5.7. Supplementary Material

Reaction time

ANOVA analysis revealed significant differences in participants’ reaction time between the species recognition (F(3) = 87.264, p<.001) . All contrasts were found significant after Bonferroni correction excepted the following contrasts chimpanzee vs macaque and bonobo vs macaque.

Therefore, participants showed a faster reaction time in categorizing human voices compared to chimpanzee (χ2(1) = 113.2, p<.001), bonobo (χ2(1) = 126.95, p<.001), and macaque vocalizations (χ2(1) = 218.74, p<.001). Participants were also faster to recognize human and then chimpanzee and bonobo vocalizations compared to macaque calls (χ2(1) = 265.56, p<.001).

Figure 62: Reaction time (ms) and SD of human recognition of primate species through their vocalizations. All contrasts were significant after Bonferroni correction with Pcorrected = .01.

Chapter 6.

Brain Activation Lateralization in Monkeys (Papio anubis) following Asymmetric Motor and Auditory stimulations through functional Near Infrared Spectroscopy

Coralie Debracque*, Thibaud Gruber*, Romain Lacoste, Didier Grandjean‡ and Adrien Meguerditchian‡

Submitted

6.1. Abstract

Hemispheric asymmetries have long been seen as characterizing the human brain; yet, an increasing number of reports suggest the presence of such brain asymmetries in our closest primate relatives. However, most available data in non-human primates have so far been acquired as part of neuro-structural approaches such as MRI, while comparative data in humans are often dynamically acquired as part of neuro-functional studies. In the present exploratory study in baboons (Papio anubis), we tested whether brain lateralization could be recorded non-invasively using fNIRS device in two contexts: motor and auditory passive stimulations. Under light propofol anaesthesia monitoring, 3 adult female baboons were exposed to a series of i) left- versus right-arm passive movement stimulation; and ii) left- versus right-ear versus stereo auditory stimulations while recording fNIRS signals in the brain related areas (i.e., motor central sulcus and superior temporal cortices respectively).
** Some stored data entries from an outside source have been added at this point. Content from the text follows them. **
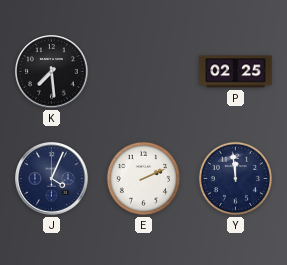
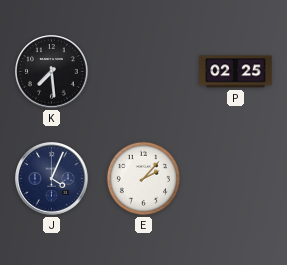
E: 2:11 -> 2:07
Y: 11:59 -> none
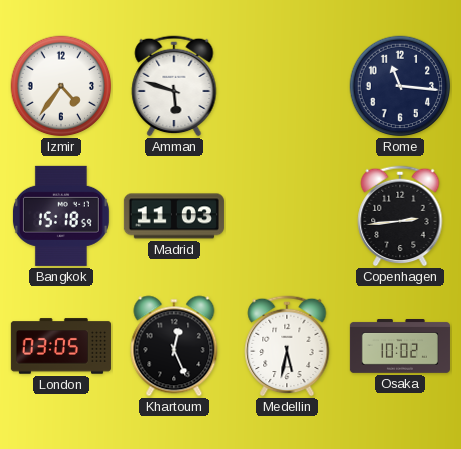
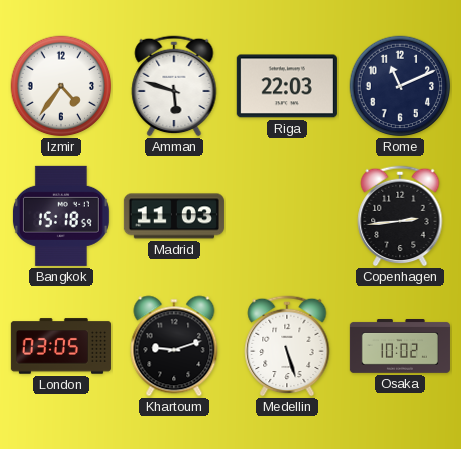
Riga: none -> 22:03
Rome: 11:16 -> 11:11
Khartoum: 12:26 -> 9:12
Medellin: 5:32 -> 5:27
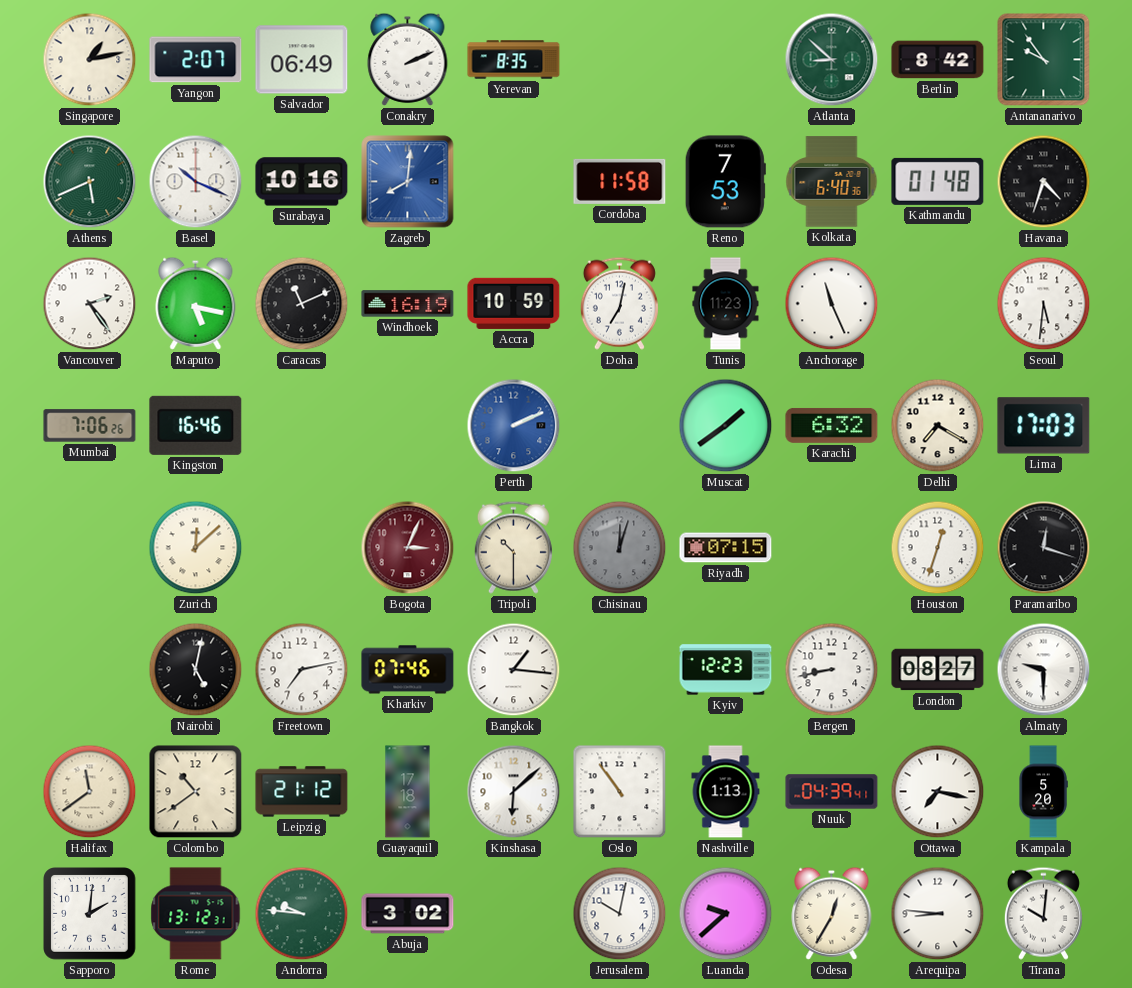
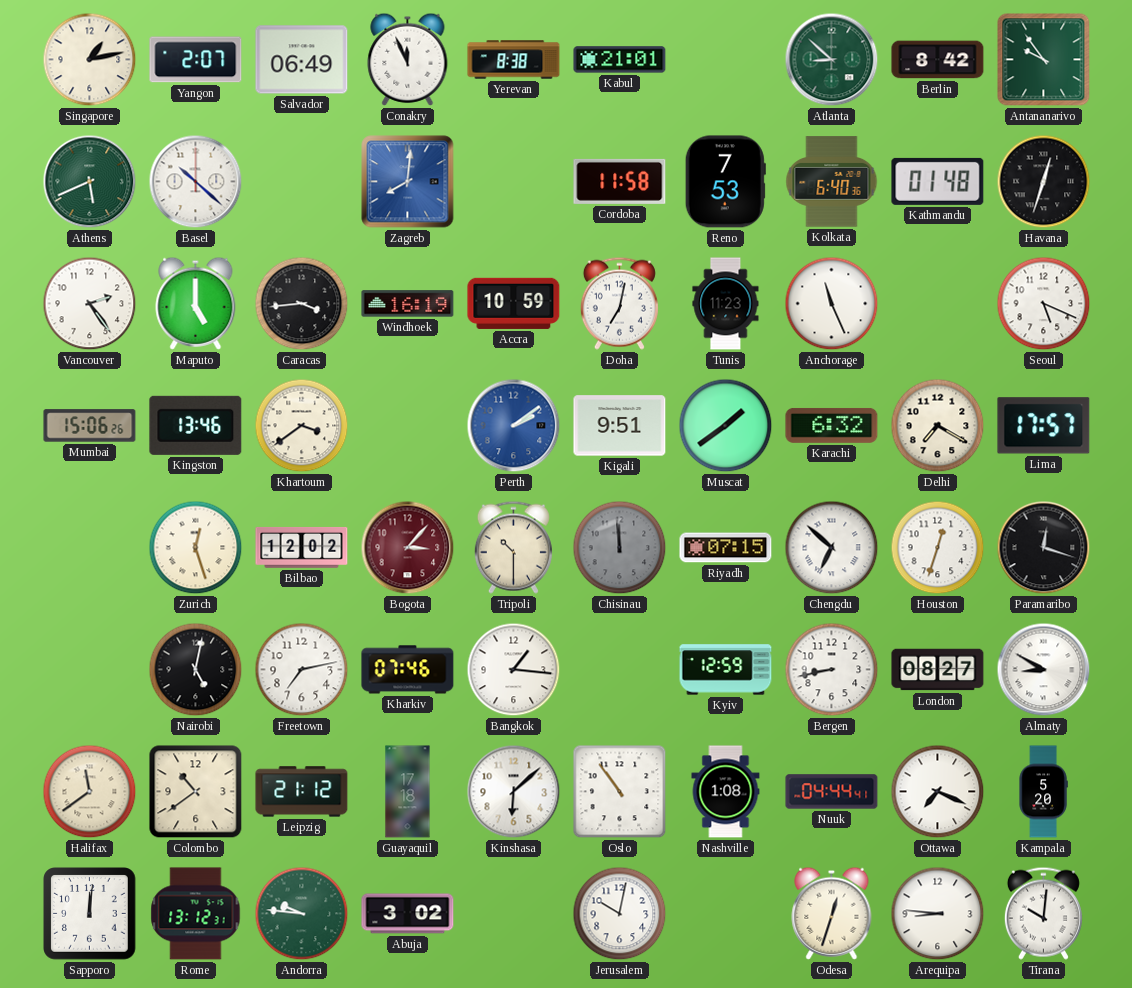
Conakry: 2:11 -> 11:56
Yerevan: 8:35 -> 8:38
Kabul: none -> 21:01
Basel: 10:19 -> 10:22
Surabaya: 10:16 -> none
Havana: 4:33 -> 12:33
Maputo: 5:17 -> 5:00
Caracas: 11:11 -> 3:44
Seoul: 5:31 -> 5:19
Mumbai: 7:06 -> 15:06
Kingston: 16:46 -> 13:46
Khartoum: none -> 3:39
Perth: 2:11 -> 2:09
Kigali: none -> 9:51
Lima: 17:03 -> 17:57
Zurich: 12:08 -> 12:27
Bilbao: none -> 12:02
Bogota: 3:04 -> 3:07
Chisinau: 12:03 -> 11:59
Chengdu: none -> 6:52
Kyiv: 12:23 -> 12:59
Almaty: 9:30 -> 8:50
Nashville: 1:13 -> 1:08
Nuuk: 04:39 -> 04:44
Ottawa: 7:17 -> 7:19
Sapporo: 2:01 -> 12:01
Luanda: 9:38 -> none
Odesa: 12:35 -> 12:33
For the motor condition our results show that left-arm versus right-arm stimulations induced typical contralateral difference in hemispheric activation asymmetries in the 3 subjects for all 3 channels. For the auditory condition, we also revealed typical human-like patterns of hemispheric asymmetries in 1 subject for all three channels, namely i) typical contralateral differences in hemispheric asymmetry between left-ear versus right-ear stimulations, and ii) a rightward asymmetry for stereo stimulations. Overall, our findings support the use of fNIRS to investigate brain processing in non-human primates from a functional perspective, opening the way for the development of non-invasive procedures in non-human primate brain research.
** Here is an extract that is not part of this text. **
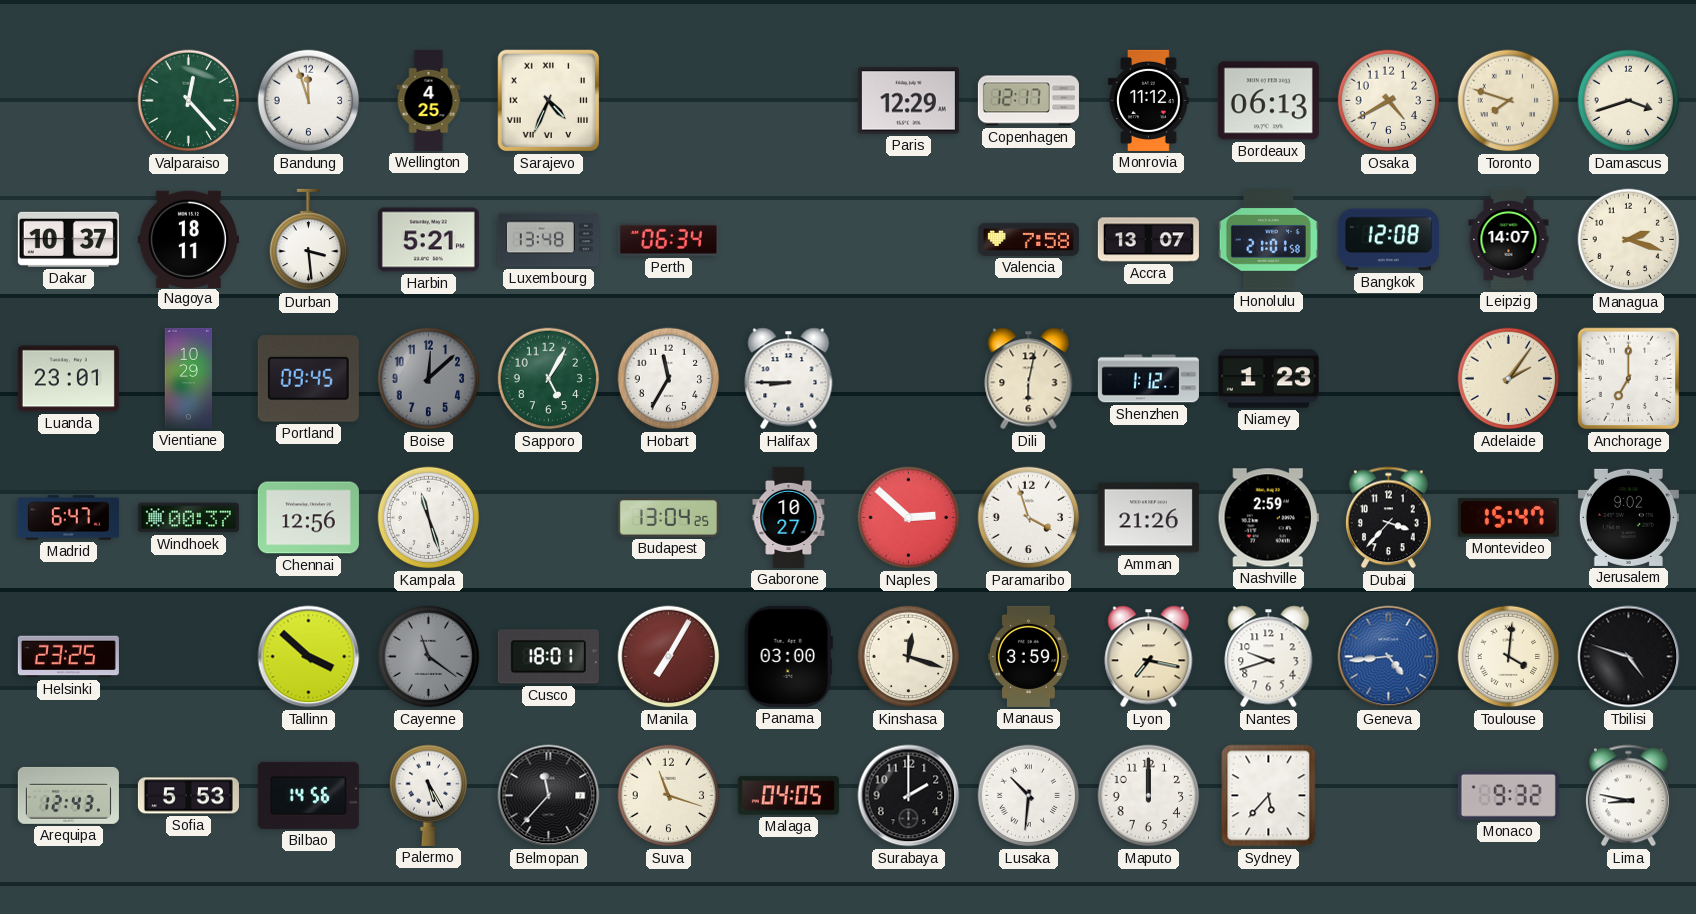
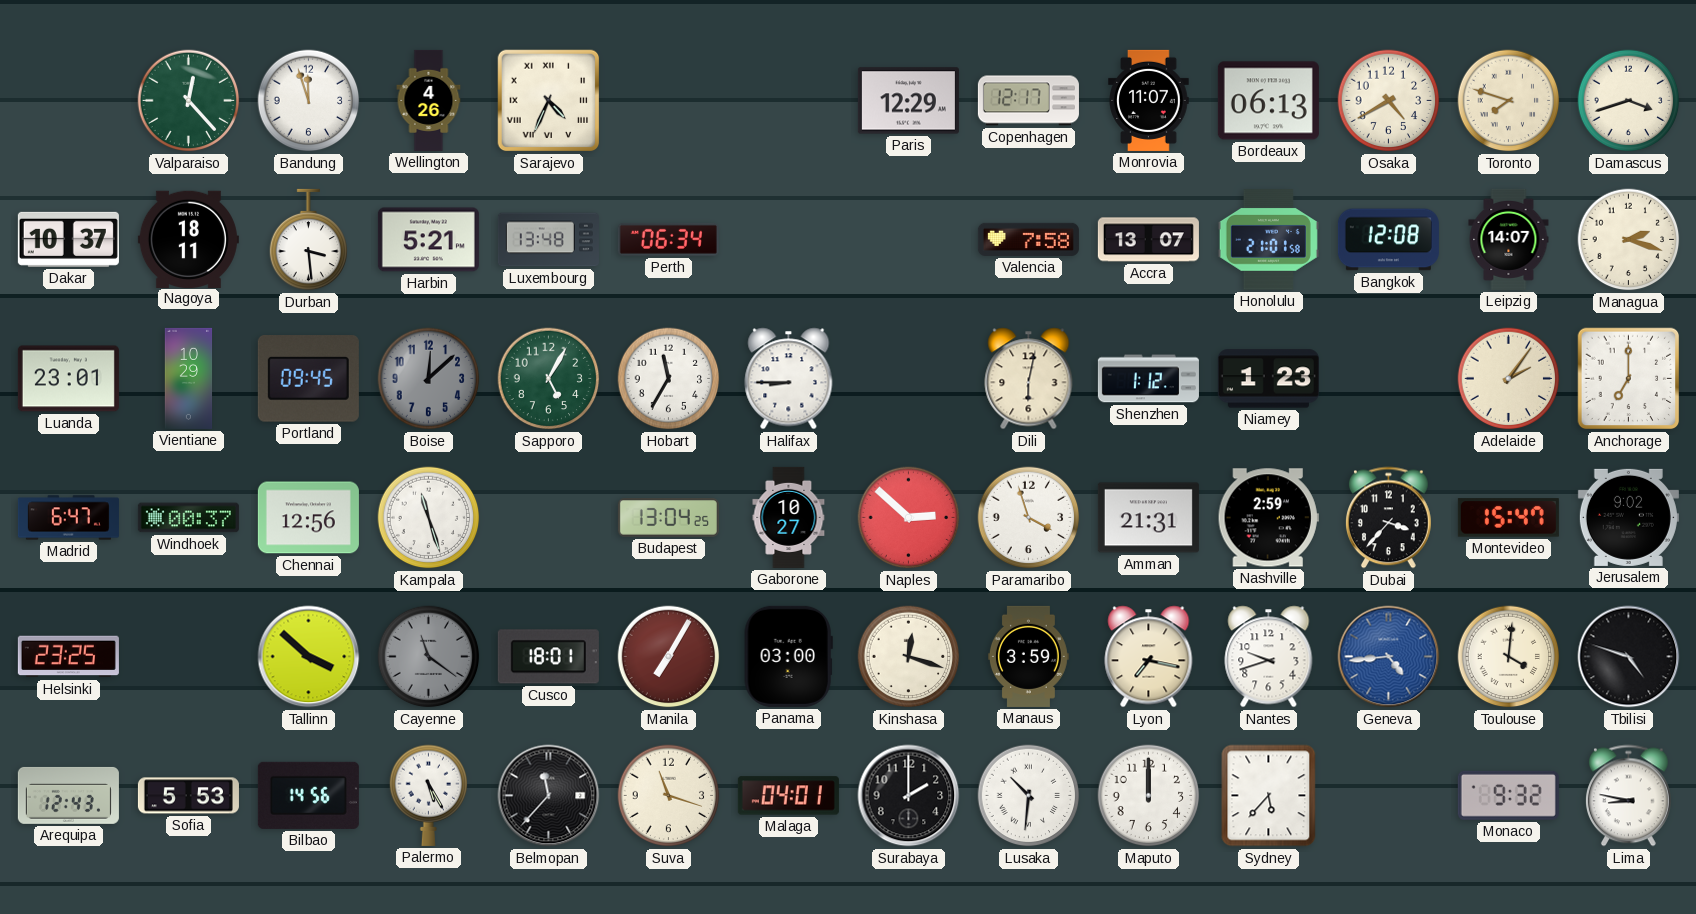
Wellington: 4:25 -> 4:26
Monrovia: 11:12 -> 11:07
Amman: 21:26 -> 21:31
Malaga: 04:05 -> 04:01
Keywords: fNIRS, hemispheric lateralization, primate, motor perception, auditory perception

6.2. Introduction

Lateralization is often presented as a key characteristic of the human brain, which separates it from other animal brains (Eichert et al., 2019); yet, an increasing number of studies, particularly in non-human primates (from here onward, primates), dispute this claim in a broad array of topics ranging from object manipulation, gestural communication to producing or listening to species-specific vocalizations (Fernández-Carriba et al., 2002;

Hook-Costigan & Rogers, 1998; Lindell, 2013; Margiotoudi et al., 2019; Meguerditchian et al., 2012, 2013). For instance, several primate studies present behavioral evidence of manual lateralization (Fitch & Braccini, 2013; Meguerditchian et al., 2013) which have been shown to be associated with contralateral hemispheric correlates at the neuro-structural level (Margiotoudi et al., 2019; Meguerditchian et al., 2012). Other examples show orofacial asymmetries during vocal production, as evidenced by more pronounced grimaces on the left side of the mouth, which is suggestive of right hemisphere dominance in monkeys and great apes (Fernández-Carriba et al., 2002; Hook-Costigan & Rogers, 1998), as has been documented in humans (Moreno et al., 1990). In addition, comparative structural neuroimaging has shown that particular areas known to be leftwardly asymmetric in humans such as the Planum Temporale in the temporal cortex presented also leftward asymmetry in both monkeys and great apes (Gannon et al., 1998; Hopkins et al., 2015; Marie et al., 2018; Pilcher et al., 2001), although the bias at the individual level seems to be more pronounced in humans (Rilling, 2014; Yeni-Komshian & Benson, 1976).

At the neural functional level using fMRI or Positron Emission Tomography (PET) scan, most available studies in nonhuman primates focused on lateralization of perception of synthesized sinusoidal or more complex vocal signals and reported inconsistent results. For instance, in rhesus macaques, the processing of species-specific and/or heterospecific calls as well as non-vocal sounds, elicited various patterns of lateralized activations within STG such as in the left lateral parabelt, either toward the right hemisphere or the left depending on the study (Gil-da-Costa et al., 2006; Joly et al., 2012; Petkov et al., 2008; Poremba et al., 2004). In chimpanzees, a similar PET study reported a rightward activation within STG for processing conspecific calls (Taglialatela et al., 2009). In general, such a variability of

direction of hemispheric lateralization for processing calls appears similar to hemispheric lateralization’s variability described in humans for language processing depending of the type of auditory information and of language functions that are processed (Belin et al., 2000;

Schirmer & Kotz, 2006; Zatorre & Belin, 2001).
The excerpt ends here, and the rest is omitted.